◆ **PROBLEM DETAILS**
From the listing below, copy out every line where the word "give" appears.

*** RECORDS FOR THE EXERCISE ***

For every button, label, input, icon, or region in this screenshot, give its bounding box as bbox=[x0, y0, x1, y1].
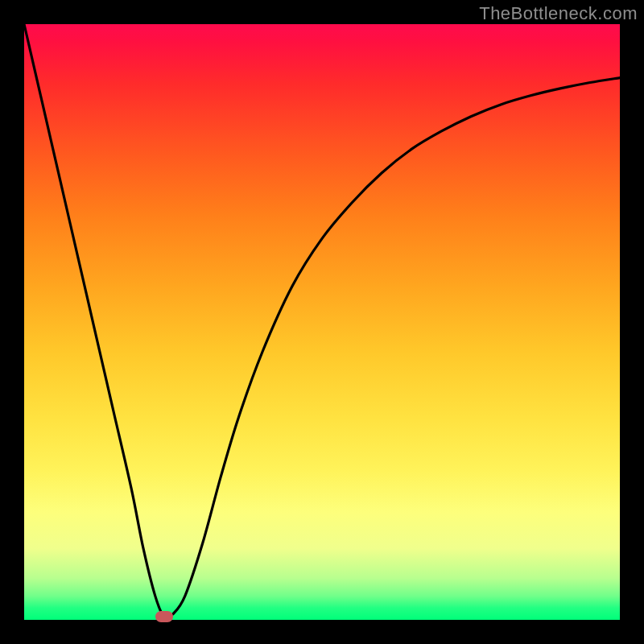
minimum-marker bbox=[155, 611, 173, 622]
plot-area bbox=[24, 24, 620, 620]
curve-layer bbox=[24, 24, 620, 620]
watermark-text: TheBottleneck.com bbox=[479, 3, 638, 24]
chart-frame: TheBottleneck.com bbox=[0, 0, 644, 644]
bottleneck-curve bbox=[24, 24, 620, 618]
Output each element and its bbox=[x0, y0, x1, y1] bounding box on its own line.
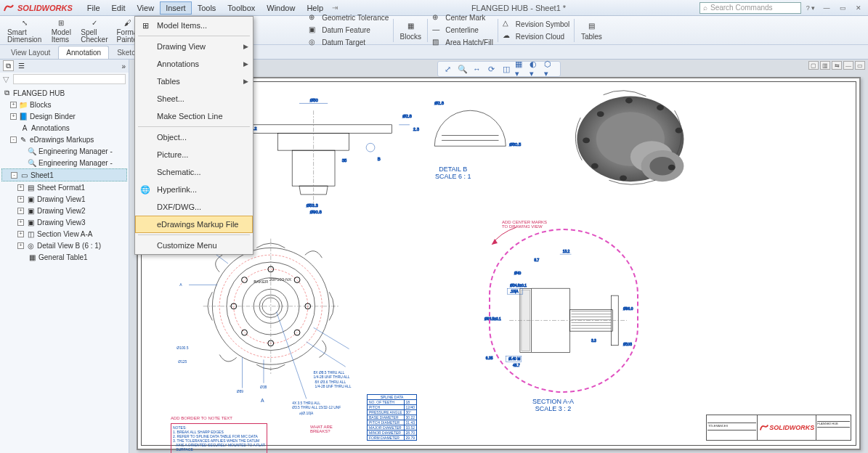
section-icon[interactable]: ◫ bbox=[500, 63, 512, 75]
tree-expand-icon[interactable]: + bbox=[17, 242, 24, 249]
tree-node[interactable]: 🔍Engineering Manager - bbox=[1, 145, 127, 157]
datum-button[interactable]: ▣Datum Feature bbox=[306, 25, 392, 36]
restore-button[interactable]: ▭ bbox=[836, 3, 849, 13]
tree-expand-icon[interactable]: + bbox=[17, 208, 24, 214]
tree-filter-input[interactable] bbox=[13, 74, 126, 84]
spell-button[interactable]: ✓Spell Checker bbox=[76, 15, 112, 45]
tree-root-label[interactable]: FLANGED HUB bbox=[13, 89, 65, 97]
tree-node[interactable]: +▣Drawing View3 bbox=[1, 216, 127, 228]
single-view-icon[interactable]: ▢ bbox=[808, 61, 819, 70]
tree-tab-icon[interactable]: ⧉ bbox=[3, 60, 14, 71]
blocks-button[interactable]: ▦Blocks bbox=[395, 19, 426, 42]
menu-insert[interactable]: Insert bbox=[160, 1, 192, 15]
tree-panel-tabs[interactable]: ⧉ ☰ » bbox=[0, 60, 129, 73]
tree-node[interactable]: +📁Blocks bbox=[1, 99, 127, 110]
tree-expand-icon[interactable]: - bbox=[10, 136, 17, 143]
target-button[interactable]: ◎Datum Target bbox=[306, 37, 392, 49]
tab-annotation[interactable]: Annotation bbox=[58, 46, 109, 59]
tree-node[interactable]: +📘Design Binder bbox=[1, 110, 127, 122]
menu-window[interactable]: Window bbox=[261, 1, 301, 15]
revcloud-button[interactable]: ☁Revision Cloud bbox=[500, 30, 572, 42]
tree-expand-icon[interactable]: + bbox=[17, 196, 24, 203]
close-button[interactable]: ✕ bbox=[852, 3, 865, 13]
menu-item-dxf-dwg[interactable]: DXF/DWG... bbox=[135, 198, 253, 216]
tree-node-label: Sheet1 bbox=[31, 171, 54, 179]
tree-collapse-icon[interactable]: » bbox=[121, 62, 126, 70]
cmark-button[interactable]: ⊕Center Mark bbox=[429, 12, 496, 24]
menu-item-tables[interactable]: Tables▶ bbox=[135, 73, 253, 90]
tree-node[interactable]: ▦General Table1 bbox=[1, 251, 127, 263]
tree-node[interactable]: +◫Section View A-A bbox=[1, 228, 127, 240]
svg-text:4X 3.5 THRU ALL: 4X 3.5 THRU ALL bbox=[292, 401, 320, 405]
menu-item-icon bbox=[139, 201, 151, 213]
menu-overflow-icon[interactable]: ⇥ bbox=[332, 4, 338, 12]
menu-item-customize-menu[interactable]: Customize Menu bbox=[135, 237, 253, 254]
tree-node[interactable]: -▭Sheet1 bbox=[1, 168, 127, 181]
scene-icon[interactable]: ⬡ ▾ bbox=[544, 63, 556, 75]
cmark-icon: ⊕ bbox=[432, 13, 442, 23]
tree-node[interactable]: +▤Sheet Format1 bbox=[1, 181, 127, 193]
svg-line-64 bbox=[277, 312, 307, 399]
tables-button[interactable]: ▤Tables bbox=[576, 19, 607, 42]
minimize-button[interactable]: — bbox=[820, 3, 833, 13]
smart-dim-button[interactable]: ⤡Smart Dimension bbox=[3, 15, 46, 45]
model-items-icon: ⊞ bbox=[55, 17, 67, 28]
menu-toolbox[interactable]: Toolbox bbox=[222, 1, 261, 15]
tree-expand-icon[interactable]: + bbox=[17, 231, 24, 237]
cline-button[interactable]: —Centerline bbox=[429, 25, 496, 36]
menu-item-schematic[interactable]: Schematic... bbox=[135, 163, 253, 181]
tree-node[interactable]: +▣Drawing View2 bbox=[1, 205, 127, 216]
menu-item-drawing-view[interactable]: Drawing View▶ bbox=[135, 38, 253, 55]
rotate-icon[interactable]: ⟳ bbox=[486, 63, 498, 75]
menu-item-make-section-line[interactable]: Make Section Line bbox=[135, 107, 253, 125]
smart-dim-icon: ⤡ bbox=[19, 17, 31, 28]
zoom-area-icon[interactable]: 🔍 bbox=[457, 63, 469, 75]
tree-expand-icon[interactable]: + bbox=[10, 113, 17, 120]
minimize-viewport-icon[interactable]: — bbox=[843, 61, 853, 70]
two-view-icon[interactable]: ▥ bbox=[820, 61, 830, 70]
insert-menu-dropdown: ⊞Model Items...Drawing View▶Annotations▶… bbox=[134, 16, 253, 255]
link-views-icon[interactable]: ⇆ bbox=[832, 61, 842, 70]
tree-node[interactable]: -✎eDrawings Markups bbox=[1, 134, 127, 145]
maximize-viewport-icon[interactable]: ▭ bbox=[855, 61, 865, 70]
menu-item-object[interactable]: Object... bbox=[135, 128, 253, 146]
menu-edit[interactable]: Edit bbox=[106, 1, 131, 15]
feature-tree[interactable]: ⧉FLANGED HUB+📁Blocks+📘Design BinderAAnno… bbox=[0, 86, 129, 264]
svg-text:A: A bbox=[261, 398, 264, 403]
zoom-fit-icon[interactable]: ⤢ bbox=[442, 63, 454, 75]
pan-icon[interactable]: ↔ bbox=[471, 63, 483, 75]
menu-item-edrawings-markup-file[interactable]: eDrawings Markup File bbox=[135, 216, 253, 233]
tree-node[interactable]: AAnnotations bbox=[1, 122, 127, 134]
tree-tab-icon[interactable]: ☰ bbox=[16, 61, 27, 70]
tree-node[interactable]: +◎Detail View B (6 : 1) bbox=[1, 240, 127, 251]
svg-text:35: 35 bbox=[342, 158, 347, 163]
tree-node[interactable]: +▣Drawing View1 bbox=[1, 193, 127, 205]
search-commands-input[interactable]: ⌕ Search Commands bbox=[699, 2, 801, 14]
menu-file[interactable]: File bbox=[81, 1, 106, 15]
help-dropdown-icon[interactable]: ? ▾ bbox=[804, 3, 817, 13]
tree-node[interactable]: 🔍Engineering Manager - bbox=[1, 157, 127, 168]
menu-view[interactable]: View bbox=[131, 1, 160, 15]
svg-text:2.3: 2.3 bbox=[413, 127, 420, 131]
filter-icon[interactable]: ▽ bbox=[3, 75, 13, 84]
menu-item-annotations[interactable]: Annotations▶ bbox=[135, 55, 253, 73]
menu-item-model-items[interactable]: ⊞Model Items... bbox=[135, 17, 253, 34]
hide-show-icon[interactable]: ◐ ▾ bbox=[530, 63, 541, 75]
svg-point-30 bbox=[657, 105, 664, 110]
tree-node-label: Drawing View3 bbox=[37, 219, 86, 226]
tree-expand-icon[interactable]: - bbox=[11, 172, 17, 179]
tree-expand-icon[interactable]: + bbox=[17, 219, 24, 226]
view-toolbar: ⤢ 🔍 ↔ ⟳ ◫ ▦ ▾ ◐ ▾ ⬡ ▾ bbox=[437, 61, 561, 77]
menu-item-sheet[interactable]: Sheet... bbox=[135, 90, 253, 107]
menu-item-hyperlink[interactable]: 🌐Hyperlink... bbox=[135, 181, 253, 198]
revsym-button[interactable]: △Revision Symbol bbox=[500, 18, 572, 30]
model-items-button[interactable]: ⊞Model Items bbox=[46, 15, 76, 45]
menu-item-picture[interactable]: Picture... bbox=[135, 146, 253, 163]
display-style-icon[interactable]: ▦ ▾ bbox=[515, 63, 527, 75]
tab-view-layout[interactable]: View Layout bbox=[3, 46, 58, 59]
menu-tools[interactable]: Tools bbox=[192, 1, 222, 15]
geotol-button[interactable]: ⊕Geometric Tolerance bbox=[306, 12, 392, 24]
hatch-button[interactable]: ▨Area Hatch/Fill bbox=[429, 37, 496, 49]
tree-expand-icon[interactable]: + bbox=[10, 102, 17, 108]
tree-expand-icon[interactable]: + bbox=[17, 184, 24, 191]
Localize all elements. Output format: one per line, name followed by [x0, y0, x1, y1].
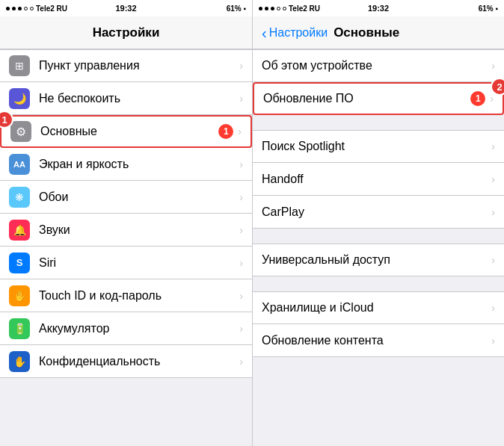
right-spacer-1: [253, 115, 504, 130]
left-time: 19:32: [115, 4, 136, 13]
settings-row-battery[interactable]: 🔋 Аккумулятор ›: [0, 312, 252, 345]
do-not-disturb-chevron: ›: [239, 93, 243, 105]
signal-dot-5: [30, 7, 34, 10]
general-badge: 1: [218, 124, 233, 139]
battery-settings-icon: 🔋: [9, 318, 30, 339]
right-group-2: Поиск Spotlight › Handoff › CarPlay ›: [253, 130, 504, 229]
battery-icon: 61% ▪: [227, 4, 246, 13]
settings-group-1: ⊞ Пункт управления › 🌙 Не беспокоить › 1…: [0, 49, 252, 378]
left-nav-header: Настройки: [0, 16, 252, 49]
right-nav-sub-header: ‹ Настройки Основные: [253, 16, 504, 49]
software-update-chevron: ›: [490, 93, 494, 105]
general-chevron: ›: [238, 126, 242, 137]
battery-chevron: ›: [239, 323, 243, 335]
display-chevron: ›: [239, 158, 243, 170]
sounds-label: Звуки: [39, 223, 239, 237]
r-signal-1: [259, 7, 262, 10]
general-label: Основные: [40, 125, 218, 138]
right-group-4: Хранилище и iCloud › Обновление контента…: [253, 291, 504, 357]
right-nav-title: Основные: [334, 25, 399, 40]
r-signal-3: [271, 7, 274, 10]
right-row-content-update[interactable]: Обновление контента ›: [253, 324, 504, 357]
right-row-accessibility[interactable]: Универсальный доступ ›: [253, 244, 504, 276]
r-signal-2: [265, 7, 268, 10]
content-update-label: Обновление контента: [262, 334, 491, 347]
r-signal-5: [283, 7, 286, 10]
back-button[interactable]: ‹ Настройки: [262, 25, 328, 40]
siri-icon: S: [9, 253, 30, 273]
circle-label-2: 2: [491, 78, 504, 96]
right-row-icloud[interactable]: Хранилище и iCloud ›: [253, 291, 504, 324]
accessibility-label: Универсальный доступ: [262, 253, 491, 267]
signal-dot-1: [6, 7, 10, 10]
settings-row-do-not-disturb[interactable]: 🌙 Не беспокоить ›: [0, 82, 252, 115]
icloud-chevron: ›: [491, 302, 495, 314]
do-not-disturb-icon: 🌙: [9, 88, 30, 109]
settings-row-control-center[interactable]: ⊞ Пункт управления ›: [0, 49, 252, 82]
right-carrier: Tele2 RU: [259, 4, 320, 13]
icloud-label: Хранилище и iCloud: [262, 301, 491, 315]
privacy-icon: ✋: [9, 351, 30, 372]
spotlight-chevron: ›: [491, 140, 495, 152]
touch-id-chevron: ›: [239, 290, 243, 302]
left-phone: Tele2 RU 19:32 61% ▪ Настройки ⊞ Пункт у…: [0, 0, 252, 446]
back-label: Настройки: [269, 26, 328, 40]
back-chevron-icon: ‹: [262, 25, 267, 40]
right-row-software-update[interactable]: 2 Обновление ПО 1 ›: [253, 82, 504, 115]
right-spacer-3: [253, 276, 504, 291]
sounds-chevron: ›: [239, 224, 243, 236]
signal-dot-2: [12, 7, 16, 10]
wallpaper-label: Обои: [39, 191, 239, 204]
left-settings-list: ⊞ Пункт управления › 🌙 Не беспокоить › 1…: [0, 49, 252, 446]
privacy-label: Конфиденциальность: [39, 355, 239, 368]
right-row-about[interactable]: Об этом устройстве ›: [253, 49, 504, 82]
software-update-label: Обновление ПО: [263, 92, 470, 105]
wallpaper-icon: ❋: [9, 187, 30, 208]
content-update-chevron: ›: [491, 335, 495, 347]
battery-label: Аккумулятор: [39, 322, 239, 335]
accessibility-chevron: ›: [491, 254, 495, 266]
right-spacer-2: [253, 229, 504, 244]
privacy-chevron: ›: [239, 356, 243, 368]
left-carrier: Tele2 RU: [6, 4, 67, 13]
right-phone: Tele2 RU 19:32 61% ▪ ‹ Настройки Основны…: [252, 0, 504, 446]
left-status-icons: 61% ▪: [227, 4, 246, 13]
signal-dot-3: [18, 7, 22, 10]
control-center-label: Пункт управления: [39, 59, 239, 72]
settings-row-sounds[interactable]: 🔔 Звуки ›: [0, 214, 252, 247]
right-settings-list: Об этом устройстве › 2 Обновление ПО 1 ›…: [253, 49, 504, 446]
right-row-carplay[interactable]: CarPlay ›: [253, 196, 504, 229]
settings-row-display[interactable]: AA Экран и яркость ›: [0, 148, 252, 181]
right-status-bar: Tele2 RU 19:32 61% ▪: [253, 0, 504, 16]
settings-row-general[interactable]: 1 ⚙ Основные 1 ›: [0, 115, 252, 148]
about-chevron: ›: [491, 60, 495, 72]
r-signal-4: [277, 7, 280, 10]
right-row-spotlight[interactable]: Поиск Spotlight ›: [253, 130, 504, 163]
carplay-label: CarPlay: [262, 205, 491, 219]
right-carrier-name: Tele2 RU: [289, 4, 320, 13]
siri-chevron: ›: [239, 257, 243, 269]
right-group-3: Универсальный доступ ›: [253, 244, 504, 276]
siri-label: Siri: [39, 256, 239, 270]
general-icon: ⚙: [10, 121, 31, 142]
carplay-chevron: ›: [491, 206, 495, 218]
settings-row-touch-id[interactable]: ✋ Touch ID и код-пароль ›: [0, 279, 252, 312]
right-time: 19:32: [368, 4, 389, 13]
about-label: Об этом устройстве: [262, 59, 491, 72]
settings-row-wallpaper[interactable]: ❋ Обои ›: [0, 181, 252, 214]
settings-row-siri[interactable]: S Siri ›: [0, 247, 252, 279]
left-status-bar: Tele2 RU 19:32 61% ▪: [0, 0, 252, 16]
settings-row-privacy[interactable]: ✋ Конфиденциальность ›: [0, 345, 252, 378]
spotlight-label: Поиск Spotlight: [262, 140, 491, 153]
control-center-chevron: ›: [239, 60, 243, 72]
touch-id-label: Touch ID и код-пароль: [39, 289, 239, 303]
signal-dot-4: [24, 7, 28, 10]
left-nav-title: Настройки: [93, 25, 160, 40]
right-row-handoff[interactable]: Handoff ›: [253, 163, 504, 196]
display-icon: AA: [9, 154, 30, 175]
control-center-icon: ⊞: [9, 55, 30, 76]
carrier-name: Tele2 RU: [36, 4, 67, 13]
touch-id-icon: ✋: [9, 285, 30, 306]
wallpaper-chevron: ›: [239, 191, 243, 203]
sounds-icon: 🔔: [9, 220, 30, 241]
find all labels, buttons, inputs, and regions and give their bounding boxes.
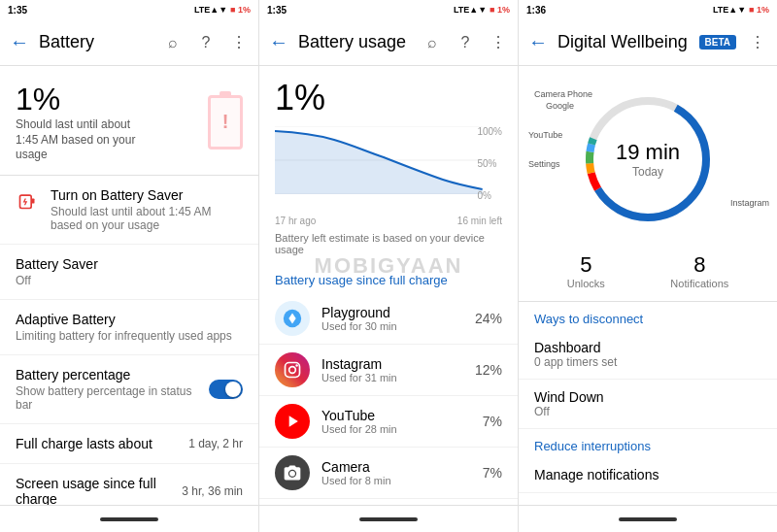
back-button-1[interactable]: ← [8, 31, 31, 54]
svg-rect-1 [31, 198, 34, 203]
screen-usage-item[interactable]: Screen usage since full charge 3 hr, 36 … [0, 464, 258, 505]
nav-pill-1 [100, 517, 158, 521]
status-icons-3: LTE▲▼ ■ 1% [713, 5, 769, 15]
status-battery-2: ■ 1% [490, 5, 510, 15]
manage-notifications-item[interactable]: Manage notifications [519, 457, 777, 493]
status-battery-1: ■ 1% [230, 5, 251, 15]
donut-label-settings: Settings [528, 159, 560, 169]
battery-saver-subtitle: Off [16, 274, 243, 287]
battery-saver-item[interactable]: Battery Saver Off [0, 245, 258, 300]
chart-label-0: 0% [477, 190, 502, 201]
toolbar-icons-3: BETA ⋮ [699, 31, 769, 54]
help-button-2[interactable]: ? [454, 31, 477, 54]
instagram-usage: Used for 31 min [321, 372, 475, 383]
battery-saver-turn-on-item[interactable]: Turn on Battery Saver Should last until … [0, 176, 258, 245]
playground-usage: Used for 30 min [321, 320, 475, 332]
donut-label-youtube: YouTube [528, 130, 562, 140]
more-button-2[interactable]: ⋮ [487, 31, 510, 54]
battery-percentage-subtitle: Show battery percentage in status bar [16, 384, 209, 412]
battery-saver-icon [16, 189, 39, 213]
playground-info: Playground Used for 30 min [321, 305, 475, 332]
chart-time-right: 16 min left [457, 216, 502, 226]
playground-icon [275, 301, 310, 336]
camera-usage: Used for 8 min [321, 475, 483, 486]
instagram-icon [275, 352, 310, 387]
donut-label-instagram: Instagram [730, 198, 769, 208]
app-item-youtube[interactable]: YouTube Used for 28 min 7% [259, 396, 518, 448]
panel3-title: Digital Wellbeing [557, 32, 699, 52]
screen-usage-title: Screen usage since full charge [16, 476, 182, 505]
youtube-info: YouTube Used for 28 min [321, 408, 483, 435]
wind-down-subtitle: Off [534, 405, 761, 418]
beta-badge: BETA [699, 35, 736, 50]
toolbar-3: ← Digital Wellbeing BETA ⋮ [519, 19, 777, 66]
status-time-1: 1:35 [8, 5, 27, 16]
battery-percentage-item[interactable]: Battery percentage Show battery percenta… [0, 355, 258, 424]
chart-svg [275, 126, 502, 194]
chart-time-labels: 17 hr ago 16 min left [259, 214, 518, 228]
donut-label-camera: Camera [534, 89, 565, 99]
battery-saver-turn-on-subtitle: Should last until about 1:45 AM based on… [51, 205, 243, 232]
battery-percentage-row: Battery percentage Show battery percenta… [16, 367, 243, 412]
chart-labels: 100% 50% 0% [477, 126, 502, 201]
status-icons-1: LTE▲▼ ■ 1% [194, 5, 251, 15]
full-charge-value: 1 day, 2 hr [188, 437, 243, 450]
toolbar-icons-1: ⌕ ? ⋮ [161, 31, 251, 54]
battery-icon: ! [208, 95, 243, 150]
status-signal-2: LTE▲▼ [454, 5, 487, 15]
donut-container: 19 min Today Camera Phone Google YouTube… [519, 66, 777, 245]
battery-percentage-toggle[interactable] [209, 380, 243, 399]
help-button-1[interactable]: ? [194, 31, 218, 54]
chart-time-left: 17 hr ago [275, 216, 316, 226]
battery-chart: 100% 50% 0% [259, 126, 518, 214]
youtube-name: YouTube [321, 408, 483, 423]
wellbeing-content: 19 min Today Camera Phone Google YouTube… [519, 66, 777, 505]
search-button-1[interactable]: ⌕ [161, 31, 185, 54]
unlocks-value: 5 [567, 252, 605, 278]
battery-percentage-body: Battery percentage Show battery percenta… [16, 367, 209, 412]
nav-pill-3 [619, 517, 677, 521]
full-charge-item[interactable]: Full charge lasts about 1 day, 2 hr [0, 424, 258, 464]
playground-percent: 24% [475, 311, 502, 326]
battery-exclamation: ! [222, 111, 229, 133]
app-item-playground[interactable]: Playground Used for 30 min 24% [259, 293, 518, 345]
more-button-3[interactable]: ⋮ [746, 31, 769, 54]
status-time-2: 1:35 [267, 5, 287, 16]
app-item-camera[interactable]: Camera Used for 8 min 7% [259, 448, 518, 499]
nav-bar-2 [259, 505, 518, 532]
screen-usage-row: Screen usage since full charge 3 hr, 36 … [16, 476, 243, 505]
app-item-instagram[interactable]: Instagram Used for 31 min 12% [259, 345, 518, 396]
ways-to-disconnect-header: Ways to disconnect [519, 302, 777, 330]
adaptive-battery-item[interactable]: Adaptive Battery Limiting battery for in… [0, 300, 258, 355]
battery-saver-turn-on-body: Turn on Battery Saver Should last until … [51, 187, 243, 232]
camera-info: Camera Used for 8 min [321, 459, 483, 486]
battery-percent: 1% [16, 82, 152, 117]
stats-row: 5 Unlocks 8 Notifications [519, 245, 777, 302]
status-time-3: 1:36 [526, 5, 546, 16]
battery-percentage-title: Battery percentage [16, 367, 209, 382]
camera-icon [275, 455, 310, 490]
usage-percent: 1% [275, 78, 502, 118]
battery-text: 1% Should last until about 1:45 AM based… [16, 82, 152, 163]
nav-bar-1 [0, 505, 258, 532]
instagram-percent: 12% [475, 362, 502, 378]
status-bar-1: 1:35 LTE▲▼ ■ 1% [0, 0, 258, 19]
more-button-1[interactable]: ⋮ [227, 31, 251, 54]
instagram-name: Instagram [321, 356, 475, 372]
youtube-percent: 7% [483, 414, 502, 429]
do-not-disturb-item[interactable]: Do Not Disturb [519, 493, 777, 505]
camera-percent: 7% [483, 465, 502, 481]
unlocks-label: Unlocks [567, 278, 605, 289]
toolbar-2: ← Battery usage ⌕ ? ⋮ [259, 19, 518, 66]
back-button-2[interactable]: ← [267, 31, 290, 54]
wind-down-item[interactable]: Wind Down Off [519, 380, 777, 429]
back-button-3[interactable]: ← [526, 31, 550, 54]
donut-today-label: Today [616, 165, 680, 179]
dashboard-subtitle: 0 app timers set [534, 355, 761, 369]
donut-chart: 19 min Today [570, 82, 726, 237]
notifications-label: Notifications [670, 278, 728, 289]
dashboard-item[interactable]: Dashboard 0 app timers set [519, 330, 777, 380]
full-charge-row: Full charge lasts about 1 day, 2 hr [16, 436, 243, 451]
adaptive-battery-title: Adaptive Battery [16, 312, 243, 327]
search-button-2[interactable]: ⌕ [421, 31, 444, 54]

*** End of RECORDS FOR THE EXERCISE ***

◆ **SOLUTION BELOW**
For every button, label, input, icon, or region in this screenshot, give its bounding box as bbox=[x0, y0, x1, y1].
find all labels, buttons, inputs, and regions and give their bounding boxes.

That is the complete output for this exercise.